JP2003002421A - Supplying device of powder and grain - Google Patents

Abstract

PROBLEM TO BE SOLVED: To solve a problem wherein powder and grain overflow from a chute part caused by clogging of a discharge pipe to charge maximum load to a transfer part. SOLUTION: This supplying device comprises a hopper part 2 for storing the powder and grain, the transfer part 3 for transferring the stored powder and grain out of the hopper part 2, the chute part 4 that is connected to the terminal end of the transfer of the transfer part 3 and receives the transferred powder and grain, the discharge pipe 5 that is connected to the lower part of the chute part 4 and discharges the powder and grain inputted into the chute part 4 to a supplied destination, and an overflow pipe 31 that is connected to the upper part than the discharge pipe 5 in the chute part 4 and returns the powder and grain accumulating in the chute part 4 to the hopper part 2.

Description

Detailed Description of the Invention

[0001]

BACKGROUND OF THE INVENTION 1. Field of the Invention The present invention relates to a powdery or granular material supply device for supplying powdery or granular material such as fertilizer to a fertilizer applicator or the like.

[0002]

2. Description of the Related Art As a powder and granular material supply device of this type, a distribution device for distributing and supplying a fertilizer as a powder and granular material to a plurality of fertilizer hoppers provided in a fertilizer applicator is Mitsubo No. 300363.
No. 1 and Jitsubo No. 3068426 are known. This device has an inverted quadrangular pyramid shape and is capable of accommodating fertilizer inside, a hopper provided in the hopper in an upright state, a conveyor for transferring fertilizer in the hopper upward, and connected to the upper end of this conveyor. In addition, it has a cylindrical chute into which the fertilizer transferred upward is introduced, and a discharge pipe connected to the lower end of the chute.
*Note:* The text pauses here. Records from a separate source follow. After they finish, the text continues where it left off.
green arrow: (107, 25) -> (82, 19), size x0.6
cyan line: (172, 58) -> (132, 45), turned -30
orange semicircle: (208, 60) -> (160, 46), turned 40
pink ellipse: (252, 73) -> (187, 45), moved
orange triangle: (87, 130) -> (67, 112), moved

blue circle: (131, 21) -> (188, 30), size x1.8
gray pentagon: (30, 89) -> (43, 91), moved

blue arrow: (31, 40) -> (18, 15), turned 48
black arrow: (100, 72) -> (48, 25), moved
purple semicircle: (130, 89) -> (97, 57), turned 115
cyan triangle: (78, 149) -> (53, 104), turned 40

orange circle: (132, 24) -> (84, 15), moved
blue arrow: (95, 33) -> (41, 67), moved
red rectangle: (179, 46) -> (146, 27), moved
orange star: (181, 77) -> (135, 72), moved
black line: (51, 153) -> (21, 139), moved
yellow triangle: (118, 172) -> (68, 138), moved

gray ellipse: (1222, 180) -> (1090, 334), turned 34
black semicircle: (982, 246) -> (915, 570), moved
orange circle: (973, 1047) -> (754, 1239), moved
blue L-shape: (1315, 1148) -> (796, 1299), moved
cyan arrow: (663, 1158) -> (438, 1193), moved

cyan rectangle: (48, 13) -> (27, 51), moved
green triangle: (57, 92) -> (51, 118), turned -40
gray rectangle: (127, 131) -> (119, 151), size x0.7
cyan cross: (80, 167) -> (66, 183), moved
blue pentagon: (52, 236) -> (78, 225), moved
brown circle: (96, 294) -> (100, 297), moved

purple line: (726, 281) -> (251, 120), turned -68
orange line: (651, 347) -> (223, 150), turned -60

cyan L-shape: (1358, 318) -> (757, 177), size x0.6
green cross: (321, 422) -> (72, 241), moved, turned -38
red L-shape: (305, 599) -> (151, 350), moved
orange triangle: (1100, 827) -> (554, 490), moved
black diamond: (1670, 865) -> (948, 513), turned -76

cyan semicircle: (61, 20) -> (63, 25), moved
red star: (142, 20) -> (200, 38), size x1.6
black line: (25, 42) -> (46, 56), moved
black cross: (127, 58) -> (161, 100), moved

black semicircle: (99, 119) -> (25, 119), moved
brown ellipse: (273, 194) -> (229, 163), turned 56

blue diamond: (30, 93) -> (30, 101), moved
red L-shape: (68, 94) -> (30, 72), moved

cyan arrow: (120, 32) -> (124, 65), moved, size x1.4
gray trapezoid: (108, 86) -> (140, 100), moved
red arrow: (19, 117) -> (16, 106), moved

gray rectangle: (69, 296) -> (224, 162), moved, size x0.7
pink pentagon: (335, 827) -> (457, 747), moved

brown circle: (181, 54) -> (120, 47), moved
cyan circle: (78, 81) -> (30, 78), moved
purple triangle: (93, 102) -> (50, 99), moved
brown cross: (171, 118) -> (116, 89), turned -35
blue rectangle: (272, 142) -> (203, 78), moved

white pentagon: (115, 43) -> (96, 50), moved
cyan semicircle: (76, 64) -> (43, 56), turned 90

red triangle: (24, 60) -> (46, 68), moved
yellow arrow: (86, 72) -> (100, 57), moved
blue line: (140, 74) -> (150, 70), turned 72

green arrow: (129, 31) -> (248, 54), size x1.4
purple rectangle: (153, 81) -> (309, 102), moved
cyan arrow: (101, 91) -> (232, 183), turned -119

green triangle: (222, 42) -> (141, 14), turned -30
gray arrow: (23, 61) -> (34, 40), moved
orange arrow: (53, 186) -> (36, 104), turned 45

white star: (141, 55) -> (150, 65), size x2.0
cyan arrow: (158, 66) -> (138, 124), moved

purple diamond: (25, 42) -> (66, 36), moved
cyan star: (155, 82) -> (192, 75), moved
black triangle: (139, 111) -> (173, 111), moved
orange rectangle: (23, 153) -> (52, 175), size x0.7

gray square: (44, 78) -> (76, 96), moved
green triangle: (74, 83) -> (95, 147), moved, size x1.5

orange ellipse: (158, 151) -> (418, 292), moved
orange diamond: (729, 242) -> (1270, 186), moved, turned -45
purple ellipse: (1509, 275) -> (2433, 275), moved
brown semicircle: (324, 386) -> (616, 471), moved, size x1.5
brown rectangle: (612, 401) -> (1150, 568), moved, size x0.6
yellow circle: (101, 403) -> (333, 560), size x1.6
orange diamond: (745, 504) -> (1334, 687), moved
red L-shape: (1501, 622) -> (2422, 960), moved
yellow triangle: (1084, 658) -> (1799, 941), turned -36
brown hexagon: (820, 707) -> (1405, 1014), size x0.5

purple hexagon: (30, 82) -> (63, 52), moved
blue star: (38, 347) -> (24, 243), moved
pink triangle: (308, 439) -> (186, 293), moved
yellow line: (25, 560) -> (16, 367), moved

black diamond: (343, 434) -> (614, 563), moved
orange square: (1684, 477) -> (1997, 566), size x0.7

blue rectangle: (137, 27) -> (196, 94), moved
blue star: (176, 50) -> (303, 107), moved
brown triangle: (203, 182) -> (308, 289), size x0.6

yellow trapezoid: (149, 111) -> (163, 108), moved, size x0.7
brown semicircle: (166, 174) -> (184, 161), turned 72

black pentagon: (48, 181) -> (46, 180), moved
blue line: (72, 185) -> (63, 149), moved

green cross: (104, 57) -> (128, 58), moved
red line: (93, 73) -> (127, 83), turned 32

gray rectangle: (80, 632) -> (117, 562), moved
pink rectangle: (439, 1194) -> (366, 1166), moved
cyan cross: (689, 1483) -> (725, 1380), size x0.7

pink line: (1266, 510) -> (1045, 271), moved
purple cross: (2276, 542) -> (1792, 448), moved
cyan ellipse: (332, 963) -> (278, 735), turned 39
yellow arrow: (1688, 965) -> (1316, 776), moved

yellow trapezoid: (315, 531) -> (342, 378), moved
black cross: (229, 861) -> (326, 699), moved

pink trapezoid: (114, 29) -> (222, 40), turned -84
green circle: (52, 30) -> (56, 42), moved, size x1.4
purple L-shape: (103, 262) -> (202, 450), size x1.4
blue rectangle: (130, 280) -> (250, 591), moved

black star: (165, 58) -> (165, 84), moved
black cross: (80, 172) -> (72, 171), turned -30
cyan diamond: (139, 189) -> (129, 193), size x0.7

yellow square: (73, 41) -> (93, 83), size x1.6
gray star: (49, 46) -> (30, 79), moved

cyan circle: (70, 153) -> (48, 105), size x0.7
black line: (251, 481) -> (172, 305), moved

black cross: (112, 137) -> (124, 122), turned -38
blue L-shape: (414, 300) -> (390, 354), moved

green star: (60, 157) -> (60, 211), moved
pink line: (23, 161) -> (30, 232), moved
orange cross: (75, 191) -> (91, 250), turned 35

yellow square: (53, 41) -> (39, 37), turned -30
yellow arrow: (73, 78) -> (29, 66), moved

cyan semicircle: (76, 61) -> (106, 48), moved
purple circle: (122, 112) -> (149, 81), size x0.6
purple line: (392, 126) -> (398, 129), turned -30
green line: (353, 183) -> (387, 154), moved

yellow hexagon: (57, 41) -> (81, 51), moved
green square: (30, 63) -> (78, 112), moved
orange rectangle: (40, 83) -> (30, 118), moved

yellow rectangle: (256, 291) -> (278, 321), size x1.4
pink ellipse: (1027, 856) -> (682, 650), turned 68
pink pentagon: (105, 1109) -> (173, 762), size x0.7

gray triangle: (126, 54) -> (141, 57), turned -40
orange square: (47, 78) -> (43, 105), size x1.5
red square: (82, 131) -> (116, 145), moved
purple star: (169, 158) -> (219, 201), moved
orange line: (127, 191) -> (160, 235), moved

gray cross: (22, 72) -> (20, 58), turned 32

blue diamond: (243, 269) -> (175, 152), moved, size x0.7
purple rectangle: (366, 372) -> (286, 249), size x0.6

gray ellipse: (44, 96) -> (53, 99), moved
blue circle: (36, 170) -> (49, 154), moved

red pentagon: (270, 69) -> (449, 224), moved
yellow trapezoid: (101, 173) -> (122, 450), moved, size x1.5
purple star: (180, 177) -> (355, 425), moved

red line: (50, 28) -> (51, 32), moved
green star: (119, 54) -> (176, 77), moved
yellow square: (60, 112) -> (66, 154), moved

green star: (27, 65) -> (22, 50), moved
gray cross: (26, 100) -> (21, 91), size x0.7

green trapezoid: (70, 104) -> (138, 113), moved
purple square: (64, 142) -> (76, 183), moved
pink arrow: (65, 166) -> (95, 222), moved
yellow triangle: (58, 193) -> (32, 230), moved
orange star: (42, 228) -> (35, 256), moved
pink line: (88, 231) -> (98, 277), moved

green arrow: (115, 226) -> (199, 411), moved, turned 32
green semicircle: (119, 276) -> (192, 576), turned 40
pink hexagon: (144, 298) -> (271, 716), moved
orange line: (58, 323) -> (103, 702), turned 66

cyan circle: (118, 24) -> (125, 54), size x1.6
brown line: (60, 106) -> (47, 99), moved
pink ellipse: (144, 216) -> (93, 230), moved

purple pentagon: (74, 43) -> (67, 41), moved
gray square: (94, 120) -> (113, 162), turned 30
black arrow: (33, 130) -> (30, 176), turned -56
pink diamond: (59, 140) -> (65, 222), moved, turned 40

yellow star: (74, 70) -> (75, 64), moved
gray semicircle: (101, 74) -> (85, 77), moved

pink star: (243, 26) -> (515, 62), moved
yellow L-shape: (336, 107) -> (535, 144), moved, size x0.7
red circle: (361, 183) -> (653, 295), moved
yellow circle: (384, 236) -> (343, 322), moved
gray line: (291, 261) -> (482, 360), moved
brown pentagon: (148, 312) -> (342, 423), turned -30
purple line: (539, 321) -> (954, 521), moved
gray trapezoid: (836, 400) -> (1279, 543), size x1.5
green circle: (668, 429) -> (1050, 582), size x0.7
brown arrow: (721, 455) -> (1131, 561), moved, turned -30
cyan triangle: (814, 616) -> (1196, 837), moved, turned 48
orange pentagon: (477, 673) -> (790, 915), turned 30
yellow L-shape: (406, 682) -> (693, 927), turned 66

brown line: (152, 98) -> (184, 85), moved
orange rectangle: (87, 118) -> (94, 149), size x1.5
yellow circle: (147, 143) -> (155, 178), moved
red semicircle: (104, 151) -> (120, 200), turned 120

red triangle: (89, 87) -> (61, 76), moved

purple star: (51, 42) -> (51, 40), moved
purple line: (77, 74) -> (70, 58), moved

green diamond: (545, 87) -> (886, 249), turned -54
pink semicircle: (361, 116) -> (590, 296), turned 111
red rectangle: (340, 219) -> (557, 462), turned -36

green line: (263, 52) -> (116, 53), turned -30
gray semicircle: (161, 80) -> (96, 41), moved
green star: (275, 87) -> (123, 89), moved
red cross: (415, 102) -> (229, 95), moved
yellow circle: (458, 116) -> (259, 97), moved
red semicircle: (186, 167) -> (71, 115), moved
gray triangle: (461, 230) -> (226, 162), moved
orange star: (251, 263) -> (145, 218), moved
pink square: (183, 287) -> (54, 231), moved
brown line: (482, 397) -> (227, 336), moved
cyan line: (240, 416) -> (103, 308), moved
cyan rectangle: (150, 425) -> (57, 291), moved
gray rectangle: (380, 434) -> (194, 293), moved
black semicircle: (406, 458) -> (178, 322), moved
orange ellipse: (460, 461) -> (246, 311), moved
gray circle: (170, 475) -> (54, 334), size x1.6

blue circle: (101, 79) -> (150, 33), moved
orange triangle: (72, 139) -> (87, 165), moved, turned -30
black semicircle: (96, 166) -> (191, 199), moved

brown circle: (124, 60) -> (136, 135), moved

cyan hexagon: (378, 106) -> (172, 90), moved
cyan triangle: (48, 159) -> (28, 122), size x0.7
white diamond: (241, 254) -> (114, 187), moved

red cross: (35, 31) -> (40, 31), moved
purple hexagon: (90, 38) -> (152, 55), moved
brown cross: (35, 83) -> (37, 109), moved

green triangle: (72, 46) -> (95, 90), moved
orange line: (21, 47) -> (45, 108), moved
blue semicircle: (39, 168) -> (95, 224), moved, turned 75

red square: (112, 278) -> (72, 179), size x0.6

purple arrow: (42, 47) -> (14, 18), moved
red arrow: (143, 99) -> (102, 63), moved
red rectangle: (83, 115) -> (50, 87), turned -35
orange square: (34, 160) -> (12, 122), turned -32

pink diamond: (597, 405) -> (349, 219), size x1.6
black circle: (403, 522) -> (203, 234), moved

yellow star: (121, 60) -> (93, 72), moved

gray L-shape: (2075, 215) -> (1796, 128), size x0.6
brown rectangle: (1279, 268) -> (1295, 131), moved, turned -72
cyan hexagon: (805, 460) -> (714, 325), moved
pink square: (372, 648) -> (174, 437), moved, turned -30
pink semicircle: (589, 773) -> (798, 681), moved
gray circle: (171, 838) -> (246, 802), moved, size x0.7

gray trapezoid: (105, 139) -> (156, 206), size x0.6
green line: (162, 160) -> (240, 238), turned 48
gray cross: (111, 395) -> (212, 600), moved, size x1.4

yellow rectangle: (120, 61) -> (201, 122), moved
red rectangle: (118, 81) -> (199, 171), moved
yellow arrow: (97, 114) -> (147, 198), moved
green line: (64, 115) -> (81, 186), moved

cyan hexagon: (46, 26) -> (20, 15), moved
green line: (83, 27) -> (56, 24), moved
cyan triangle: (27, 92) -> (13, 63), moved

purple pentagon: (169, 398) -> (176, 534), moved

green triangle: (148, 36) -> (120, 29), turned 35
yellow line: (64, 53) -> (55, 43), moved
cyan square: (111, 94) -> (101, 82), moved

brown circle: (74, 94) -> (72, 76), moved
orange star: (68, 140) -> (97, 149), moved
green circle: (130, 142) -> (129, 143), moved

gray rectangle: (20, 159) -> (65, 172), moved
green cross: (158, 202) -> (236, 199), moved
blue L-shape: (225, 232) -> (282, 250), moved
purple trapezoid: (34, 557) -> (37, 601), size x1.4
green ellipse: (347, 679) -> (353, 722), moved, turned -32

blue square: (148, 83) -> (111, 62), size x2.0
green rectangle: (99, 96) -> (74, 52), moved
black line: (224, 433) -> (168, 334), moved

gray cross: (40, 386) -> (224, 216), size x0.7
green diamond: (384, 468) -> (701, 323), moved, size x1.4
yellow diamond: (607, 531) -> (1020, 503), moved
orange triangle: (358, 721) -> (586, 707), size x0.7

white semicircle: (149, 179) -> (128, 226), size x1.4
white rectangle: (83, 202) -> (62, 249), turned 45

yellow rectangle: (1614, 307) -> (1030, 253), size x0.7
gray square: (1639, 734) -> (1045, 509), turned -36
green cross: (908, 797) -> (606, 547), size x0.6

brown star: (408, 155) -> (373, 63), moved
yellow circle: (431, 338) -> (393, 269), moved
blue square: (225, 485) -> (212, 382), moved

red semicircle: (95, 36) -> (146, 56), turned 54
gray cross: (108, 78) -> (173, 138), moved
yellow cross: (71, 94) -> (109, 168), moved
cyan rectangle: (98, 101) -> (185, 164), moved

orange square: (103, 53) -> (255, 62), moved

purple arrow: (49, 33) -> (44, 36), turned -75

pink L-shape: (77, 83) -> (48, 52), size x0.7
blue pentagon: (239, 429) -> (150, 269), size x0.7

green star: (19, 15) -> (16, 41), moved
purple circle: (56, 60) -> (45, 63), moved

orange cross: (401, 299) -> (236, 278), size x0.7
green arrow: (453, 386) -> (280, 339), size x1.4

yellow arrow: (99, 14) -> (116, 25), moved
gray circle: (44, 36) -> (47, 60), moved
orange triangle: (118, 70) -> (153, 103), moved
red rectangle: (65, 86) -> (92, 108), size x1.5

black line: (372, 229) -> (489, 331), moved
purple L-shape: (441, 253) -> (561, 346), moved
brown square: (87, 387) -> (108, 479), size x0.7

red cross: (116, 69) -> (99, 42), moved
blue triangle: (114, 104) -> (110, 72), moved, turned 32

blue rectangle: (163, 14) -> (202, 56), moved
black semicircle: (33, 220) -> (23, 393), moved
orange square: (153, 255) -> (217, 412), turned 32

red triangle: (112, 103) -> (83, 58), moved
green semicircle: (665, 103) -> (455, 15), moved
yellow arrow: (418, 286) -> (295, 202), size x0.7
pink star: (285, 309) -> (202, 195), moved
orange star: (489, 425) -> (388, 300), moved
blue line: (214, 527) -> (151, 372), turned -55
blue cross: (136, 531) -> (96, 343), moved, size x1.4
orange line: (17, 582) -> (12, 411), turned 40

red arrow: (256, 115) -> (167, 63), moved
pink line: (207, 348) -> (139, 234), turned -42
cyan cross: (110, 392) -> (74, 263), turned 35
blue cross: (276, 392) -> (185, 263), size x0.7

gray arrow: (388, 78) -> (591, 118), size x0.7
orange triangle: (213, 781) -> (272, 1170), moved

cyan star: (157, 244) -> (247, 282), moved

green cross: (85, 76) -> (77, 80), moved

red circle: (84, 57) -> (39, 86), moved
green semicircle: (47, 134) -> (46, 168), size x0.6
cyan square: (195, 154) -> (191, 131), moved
Then, by operating the conveyor with the discharge pipe directed toward the fertilizer hopper of the fertilizer applicator, the fertilizer in the hopper is transferred upward and is also charged into the chute, and is flowed from the chute to the discharge pipe to be used as fertilizer. It was supposed to be supplied to the hopper.

[0004]

The discharge pipe has a bellows portion whose directional angle is variable so that the fertilizer can be distributed and supplied to a plurality of fertilizer hoppers of the fertilizer applicator. However, if the discharge pipe is largely bent at the bellows portion, the flow of the fertilizer is obstructed and clogged, and the fertilizer may stay in the chute and overflow. Also, when the fertilizer hopper of the fertilizer applicator is full and the supply is continued, the fertilizer may overflow in the chute part.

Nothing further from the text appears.